Edinburgh-based manager Baillie Gifford acknowledges the difficulty of measuring impact, especially at a time when impact funds are not commonplace. 

Measurement of impact is still evolving and has room to improve, hence asset managers like Baillie Gifford consider the importance of Deep Transitions, the Global Impact Investing Network and the Impact Management Project to drive progress. The more accountable and credible impact investing can be, the more positive societal change can be generated.

The success of this awareness-raising has been borne out by growing widespread acceptance of ESG integration for many asset managers. It is now increasingly considered a necessity by most clients and asset consultants. The conversation has now moved to applying more sophisticated approaches and being true to label. Investors across the globe are on the lookout for greenwashing, as are regulators. 

Firms like Harbour, Arisaig and Baillie Gifford have taken a step beyond ESG and have launched their own impact investing funds designed to deliver dual outcomes, by making meaningful positive impacts measured against the UN’s Sustainable Development Goals (SDGs), as well as outperforming financially. 

The diverse range of investors now demanding ESG investment options beyond merely exclusions requires a diverse range of ESG investment products and communications strategies to suit their needs.

As market regulators introduce new guidelines, asset managers are coming to terms with the myriad evolving rules on reporting and disclosure. Even their investee companies have to adapt to the guidelines. 

As a Certified B Corporation – companies which are certified for their environmental and social performance – outdoor retailer Kathmandu Brands Group has aligned itself with the SDGs. MercadoLibre promotes financial inclusion in Latin America, while Taiwan’s global semiconductor giant TSMC has committed publicly to ESG goals and the SDGs with key metrics which it plans to track on an ongoing basis. The SDGs are increasingly seen as the gold standard for ESG and impact integration.

Communication is key 

Sustainability and ESG are thriving despite the turbulent geopolitical environment, market volatility, inflationary fears and their collective impact across world markets. Institutional investors, pension funds, endowments, foundations, family offices and private investors, are allocating capital to asset managers for ESG. 

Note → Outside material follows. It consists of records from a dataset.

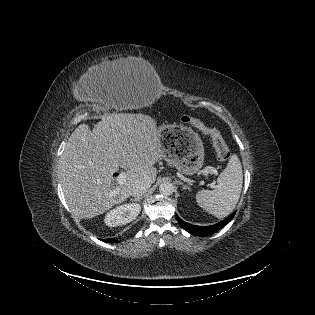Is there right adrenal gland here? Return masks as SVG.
<instances>
[{
    "instance_id": "1",
    "label": "right adrenal gland",
    "mask_w": 315,
    "mask_h": 315,
    "mask_svg": "<svg viewBox=\"0 0 315 315\" xmlns=\"http://www.w3.org/2000/svg\"><path fill=\"white\" fill-rule=\"evenodd\" d=\"M141 199H143V197H136V198L132 199V201H134V202L138 201L140 203Z\"/></svg>"
}]
</instances>
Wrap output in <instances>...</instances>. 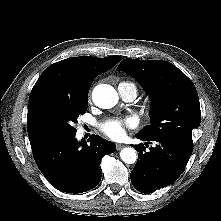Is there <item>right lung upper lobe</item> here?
Masks as SVG:
<instances>
[{
    "mask_svg": "<svg viewBox=\"0 0 221 221\" xmlns=\"http://www.w3.org/2000/svg\"><path fill=\"white\" fill-rule=\"evenodd\" d=\"M122 58L111 56L96 58L92 56L71 57L50 65L40 75L34 85L28 106L27 129L31 147L43 143L33 124L35 101L43 94L66 97H86L94 78L117 64Z\"/></svg>",
    "mask_w": 221,
    "mask_h": 221,
    "instance_id": "1",
    "label": "right lung upper lobe"
}]
</instances>
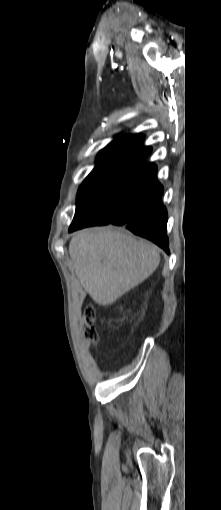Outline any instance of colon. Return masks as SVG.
Wrapping results in <instances>:
<instances>
[{
    "label": "colon",
    "mask_w": 221,
    "mask_h": 510,
    "mask_svg": "<svg viewBox=\"0 0 221 510\" xmlns=\"http://www.w3.org/2000/svg\"><path fill=\"white\" fill-rule=\"evenodd\" d=\"M84 320L87 325L84 330V335L87 339L95 342L97 340V333L93 327L95 323V310L93 307H86L84 309Z\"/></svg>",
    "instance_id": "obj_1"
}]
</instances>
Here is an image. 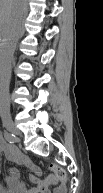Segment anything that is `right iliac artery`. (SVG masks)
<instances>
[{
	"label": "right iliac artery",
	"mask_w": 103,
	"mask_h": 193,
	"mask_svg": "<svg viewBox=\"0 0 103 193\" xmlns=\"http://www.w3.org/2000/svg\"><path fill=\"white\" fill-rule=\"evenodd\" d=\"M4 137L10 143H15L16 142V137H15L14 134H11V133H8V132H4Z\"/></svg>",
	"instance_id": "obj_1"
}]
</instances>
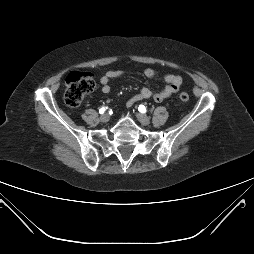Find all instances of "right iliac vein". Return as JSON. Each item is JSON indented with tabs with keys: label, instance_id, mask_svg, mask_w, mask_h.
<instances>
[{
	"label": "right iliac vein",
	"instance_id": "63e3f726",
	"mask_svg": "<svg viewBox=\"0 0 254 254\" xmlns=\"http://www.w3.org/2000/svg\"><path fill=\"white\" fill-rule=\"evenodd\" d=\"M109 119H110V116H109V114H107V113L101 115V117H100V120H101V122H103V123L108 122Z\"/></svg>",
	"mask_w": 254,
	"mask_h": 254
}]
</instances>
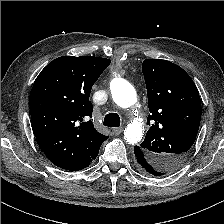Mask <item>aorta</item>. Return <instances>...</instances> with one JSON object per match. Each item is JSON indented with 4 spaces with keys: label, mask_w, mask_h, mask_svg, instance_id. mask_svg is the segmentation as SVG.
<instances>
[{
    "label": "aorta",
    "mask_w": 224,
    "mask_h": 224,
    "mask_svg": "<svg viewBox=\"0 0 224 224\" xmlns=\"http://www.w3.org/2000/svg\"><path fill=\"white\" fill-rule=\"evenodd\" d=\"M110 90L114 102L121 108L131 107L137 101L134 87L122 78H114L110 83ZM143 135L144 128L141 123H130L124 130V139L132 145L139 142Z\"/></svg>",
    "instance_id": "aorta-1"
}]
</instances>
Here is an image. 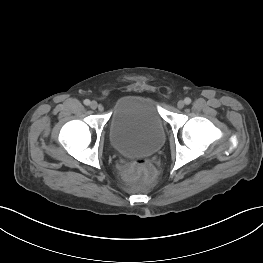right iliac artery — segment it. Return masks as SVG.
Wrapping results in <instances>:
<instances>
[{
    "mask_svg": "<svg viewBox=\"0 0 263 263\" xmlns=\"http://www.w3.org/2000/svg\"><path fill=\"white\" fill-rule=\"evenodd\" d=\"M84 104L87 106L90 105V100L89 99L84 100Z\"/></svg>",
    "mask_w": 263,
    "mask_h": 263,
    "instance_id": "obj_1",
    "label": "right iliac artery"
}]
</instances>
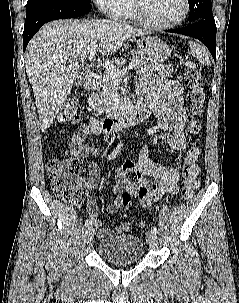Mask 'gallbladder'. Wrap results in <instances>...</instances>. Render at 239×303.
Masks as SVG:
<instances>
[{"label":"gallbladder","mask_w":239,"mask_h":303,"mask_svg":"<svg viewBox=\"0 0 239 303\" xmlns=\"http://www.w3.org/2000/svg\"><path fill=\"white\" fill-rule=\"evenodd\" d=\"M83 80H84V75H82L81 73H79V74L77 75L76 79H75L74 84H75L76 86H80L81 83L83 82Z\"/></svg>","instance_id":"obj_1"}]
</instances>
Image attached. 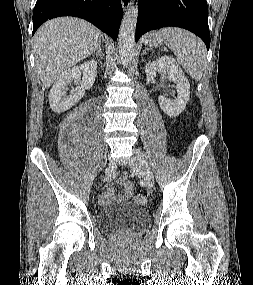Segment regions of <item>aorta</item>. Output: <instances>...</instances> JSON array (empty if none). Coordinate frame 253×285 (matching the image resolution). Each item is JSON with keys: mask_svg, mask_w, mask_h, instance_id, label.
Instances as JSON below:
<instances>
[{"mask_svg": "<svg viewBox=\"0 0 253 285\" xmlns=\"http://www.w3.org/2000/svg\"><path fill=\"white\" fill-rule=\"evenodd\" d=\"M137 19V5L130 6L122 19L119 29V55L123 62H129L134 54Z\"/></svg>", "mask_w": 253, "mask_h": 285, "instance_id": "762f6f07", "label": "aorta"}]
</instances>
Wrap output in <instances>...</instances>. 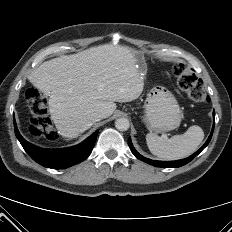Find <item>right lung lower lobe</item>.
Returning a JSON list of instances; mask_svg holds the SVG:
<instances>
[{
	"instance_id": "1",
	"label": "right lung lower lobe",
	"mask_w": 232,
	"mask_h": 232,
	"mask_svg": "<svg viewBox=\"0 0 232 232\" xmlns=\"http://www.w3.org/2000/svg\"><path fill=\"white\" fill-rule=\"evenodd\" d=\"M16 137L20 141L24 150L37 163L44 167L53 169H63L82 162L92 152L98 131L93 133L81 144L63 149H43L27 142L18 132L14 122Z\"/></svg>"
}]
</instances>
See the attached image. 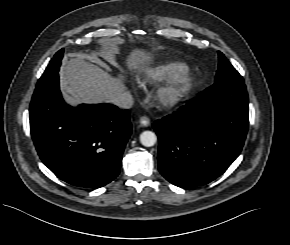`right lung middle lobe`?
I'll use <instances>...</instances> for the list:
<instances>
[{
    "label": "right lung middle lobe",
    "instance_id": "1",
    "mask_svg": "<svg viewBox=\"0 0 290 245\" xmlns=\"http://www.w3.org/2000/svg\"><path fill=\"white\" fill-rule=\"evenodd\" d=\"M63 52L64 50L61 49L59 50L55 56L53 57V59L50 61L49 65L47 66L46 70L44 71L43 75L41 76V78H45L47 76H51L54 75L56 73H58L59 71V67L61 64V59L63 57Z\"/></svg>",
    "mask_w": 290,
    "mask_h": 245
}]
</instances>
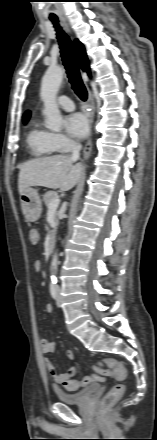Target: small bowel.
<instances>
[{
	"label": "small bowel",
	"instance_id": "c3829d8e",
	"mask_svg": "<svg viewBox=\"0 0 157 440\" xmlns=\"http://www.w3.org/2000/svg\"><path fill=\"white\" fill-rule=\"evenodd\" d=\"M40 269H41V265H37L36 263H34V271L37 273L40 271ZM45 310L47 313H51L52 312L51 305H47L45 307ZM39 343H40L41 350L44 354H52L55 351L56 344L54 341H50L46 338H41ZM66 356L68 359L72 360V359H74V352L69 349L66 351ZM44 363H45V367H46L47 371L51 375V377L56 385H64V382L66 380L71 379L77 373V368L74 365L70 366L65 373L58 374L56 372V369H55L53 362L49 358H46Z\"/></svg>",
	"mask_w": 157,
	"mask_h": 440
}]
</instances>
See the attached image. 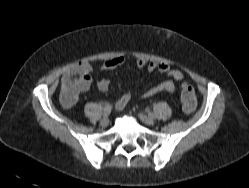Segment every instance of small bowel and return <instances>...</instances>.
I'll return each instance as SVG.
<instances>
[{
	"instance_id": "obj_1",
	"label": "small bowel",
	"mask_w": 249,
	"mask_h": 188,
	"mask_svg": "<svg viewBox=\"0 0 249 188\" xmlns=\"http://www.w3.org/2000/svg\"><path fill=\"white\" fill-rule=\"evenodd\" d=\"M123 64V57H115L104 61L101 64L100 69L103 71L113 70L121 67ZM136 65L139 68H143L146 66L149 72L158 71L166 77L175 81L181 82L184 80V74L182 73V71L173 69L166 63L153 61L147 64L144 59H137ZM91 70L92 68L90 64L81 63L64 74V76L62 77V104L64 107H72L76 103L79 94L90 87L92 83V78L90 75ZM170 79L161 82L155 87L149 88L143 93V96L151 97L162 91L173 94L175 92V84ZM96 87L99 91L105 92L109 88V81L107 79H99L96 82ZM130 100L131 93L127 92L123 94L115 102V108L117 110L124 109L129 104Z\"/></svg>"
}]
</instances>
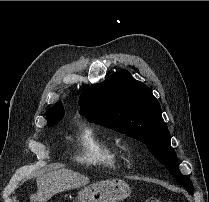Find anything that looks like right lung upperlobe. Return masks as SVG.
Listing matches in <instances>:
<instances>
[{"label": "right lung upper lobe", "mask_w": 209, "mask_h": 202, "mask_svg": "<svg viewBox=\"0 0 209 202\" xmlns=\"http://www.w3.org/2000/svg\"><path fill=\"white\" fill-rule=\"evenodd\" d=\"M61 108H63V105H62V103L59 101V102H57L53 107L49 108L48 111H47V113H49V112H51V111H55V110H57V109H61ZM63 109H64V108H63ZM53 123H54V122H53L51 119L47 118V126H50V125H52Z\"/></svg>", "instance_id": "obj_1"}]
</instances>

However, ESG investing is neither well defined nor consistent. Until ESG ratings and audits are regulated uniformly, there exists the risk of fund washing or greenwashing – or at least the perception thereof. 

For the sake of their institutional prospects and clients, asset managers must design and implement a clear ESG communication strategy. These stakeholders are taking a greater interest in how asset managers address ESG issues. An asset management firm’s ownership structure, and the manner by which its investment committee members debate issues. can show evidence of the contribution of ESG analysis to outperformance. 

Once the firm defines what key metrics, ESG data and reporting solutions are important, it must choose which platforms to use to communicate the story. This is no easy task. While ESG data is more widely available, even in a market of consolidating providers, the results often contradict each other. It boils down to how well managers can align their strategy to how ESG assessments add value to their processes; they can then focus on tailoring client reporting to present this data. 

Stakeholders are increasingly pushing for better transparency, which would allow them to compare and contrast one asset manager’s ESG blueprints and investment offerings with another. 

There is growing demand for better communication and clarity as to how ESG supports an asset manager’s sustainable investment returns profile. At the heart of this is a clearly articulated ESG story to share with investors, prospects and internal stakeholders. 

The clarion call for better ESG disclosure comes alongside a sense of “ESG fatigue”, which some observers argue leaves institutions confused by conflicting vocabulary and varied taxonomy, and by the increasing number of asset managers who assert they have long integrated ESG in their respective investment processes. However, this temporary fatigue will not stop the direction of travel.